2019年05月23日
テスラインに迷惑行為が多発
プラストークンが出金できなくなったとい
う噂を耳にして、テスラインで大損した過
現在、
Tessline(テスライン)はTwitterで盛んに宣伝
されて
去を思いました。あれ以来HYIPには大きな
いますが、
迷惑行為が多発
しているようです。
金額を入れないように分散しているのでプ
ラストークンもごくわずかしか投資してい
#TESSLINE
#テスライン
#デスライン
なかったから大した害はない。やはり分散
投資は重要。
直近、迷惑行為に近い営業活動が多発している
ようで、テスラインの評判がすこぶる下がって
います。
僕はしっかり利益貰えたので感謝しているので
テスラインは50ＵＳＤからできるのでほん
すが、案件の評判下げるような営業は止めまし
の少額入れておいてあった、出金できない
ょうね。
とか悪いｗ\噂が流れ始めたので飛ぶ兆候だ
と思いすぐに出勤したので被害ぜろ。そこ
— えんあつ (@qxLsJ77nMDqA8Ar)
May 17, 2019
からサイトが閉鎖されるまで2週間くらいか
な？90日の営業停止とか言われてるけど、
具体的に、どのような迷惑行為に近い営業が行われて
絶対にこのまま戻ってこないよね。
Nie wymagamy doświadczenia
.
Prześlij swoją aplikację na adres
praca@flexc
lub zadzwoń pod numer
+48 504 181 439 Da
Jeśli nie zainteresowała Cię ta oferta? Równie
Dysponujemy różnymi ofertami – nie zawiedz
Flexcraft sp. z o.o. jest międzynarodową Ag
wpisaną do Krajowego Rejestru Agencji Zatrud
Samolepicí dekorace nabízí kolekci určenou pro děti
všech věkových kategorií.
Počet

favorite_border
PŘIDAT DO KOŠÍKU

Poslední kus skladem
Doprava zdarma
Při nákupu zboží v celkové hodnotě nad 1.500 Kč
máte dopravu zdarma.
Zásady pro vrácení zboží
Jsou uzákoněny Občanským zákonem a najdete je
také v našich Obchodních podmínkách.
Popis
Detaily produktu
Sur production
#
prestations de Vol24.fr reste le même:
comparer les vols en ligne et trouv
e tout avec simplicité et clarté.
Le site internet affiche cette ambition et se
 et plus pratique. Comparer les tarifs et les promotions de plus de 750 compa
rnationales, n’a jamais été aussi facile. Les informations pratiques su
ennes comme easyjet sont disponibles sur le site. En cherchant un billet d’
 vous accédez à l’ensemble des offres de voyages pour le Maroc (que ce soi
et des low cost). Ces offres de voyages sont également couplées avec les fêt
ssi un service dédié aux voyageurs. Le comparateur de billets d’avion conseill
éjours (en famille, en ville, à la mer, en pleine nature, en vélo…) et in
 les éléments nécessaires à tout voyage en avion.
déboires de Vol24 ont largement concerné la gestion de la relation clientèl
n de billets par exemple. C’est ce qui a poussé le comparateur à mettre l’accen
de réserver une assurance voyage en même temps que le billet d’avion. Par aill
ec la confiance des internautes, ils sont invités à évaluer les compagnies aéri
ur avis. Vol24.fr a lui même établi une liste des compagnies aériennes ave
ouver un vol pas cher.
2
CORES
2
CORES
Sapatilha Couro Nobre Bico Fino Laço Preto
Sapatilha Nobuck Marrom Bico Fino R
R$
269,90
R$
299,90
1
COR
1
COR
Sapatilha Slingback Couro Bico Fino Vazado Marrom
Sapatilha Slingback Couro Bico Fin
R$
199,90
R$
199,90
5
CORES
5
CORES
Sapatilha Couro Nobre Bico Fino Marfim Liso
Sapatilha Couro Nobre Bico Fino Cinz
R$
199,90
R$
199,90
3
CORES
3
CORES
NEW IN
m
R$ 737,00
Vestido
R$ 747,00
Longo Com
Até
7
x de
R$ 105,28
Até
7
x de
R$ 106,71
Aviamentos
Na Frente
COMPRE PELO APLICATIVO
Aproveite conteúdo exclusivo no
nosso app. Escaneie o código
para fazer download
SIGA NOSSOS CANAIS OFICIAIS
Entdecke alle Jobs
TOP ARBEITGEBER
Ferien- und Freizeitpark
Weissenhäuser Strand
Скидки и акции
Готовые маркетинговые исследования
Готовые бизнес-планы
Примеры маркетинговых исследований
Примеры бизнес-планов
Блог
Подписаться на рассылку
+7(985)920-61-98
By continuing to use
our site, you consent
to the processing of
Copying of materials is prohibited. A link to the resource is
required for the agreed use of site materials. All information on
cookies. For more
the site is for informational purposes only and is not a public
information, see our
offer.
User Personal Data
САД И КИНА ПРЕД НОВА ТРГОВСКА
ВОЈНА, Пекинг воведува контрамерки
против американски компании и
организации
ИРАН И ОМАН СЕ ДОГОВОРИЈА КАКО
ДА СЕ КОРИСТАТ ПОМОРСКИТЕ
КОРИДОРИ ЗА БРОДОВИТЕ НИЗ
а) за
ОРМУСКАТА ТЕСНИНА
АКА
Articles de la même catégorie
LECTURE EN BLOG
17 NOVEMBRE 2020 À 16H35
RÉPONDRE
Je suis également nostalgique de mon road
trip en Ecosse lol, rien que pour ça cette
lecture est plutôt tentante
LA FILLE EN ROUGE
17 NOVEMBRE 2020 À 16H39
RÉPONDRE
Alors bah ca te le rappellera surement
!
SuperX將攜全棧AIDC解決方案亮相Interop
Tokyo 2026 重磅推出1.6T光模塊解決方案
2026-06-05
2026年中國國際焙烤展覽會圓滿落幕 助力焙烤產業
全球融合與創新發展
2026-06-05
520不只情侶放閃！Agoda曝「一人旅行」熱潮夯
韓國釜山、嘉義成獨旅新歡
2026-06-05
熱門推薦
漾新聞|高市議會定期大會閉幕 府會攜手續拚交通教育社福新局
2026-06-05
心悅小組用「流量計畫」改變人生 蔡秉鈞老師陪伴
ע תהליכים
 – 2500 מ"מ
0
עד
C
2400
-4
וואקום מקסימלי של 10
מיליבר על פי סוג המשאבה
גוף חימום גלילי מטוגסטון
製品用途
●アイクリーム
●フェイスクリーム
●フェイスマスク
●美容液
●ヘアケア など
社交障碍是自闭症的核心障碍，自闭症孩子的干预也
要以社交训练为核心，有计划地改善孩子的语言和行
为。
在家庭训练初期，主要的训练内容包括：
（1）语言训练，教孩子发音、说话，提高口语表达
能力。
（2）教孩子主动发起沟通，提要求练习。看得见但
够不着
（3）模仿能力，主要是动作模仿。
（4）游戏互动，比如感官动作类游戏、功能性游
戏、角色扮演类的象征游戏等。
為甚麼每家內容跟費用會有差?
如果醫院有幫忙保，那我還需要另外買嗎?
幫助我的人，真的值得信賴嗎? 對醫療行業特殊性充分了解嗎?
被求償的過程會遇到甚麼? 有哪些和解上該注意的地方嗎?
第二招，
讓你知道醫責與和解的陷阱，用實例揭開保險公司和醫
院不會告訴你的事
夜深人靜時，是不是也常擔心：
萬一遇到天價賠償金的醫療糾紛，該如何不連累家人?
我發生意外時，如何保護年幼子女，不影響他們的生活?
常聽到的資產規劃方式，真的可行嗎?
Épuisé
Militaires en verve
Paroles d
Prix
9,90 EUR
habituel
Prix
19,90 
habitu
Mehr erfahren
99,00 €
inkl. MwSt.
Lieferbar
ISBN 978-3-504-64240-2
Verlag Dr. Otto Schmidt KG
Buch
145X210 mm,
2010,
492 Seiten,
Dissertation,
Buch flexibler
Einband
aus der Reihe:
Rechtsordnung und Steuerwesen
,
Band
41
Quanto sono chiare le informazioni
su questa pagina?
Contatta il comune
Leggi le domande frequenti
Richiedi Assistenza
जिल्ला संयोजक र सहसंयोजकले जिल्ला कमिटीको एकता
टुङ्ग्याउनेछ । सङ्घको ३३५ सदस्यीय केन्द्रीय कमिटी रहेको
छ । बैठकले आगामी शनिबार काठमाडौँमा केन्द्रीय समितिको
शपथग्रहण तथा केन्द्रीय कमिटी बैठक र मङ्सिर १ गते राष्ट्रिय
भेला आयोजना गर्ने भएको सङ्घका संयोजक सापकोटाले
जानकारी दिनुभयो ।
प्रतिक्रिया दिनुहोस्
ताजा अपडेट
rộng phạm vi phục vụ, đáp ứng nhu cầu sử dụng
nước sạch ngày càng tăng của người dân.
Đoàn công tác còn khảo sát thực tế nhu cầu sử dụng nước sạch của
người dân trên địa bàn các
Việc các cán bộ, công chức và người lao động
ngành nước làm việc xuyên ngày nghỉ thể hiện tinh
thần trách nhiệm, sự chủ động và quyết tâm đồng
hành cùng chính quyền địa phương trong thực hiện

.....

# PROBLEM DESCRIPTION
From the listing above, copy every line where the string "NOVEMBRE" is found.

# RESPONSE AREA
17 NOVEMBRE 2020 À 16H35
17 NOVEMBRE 2020 À 16H39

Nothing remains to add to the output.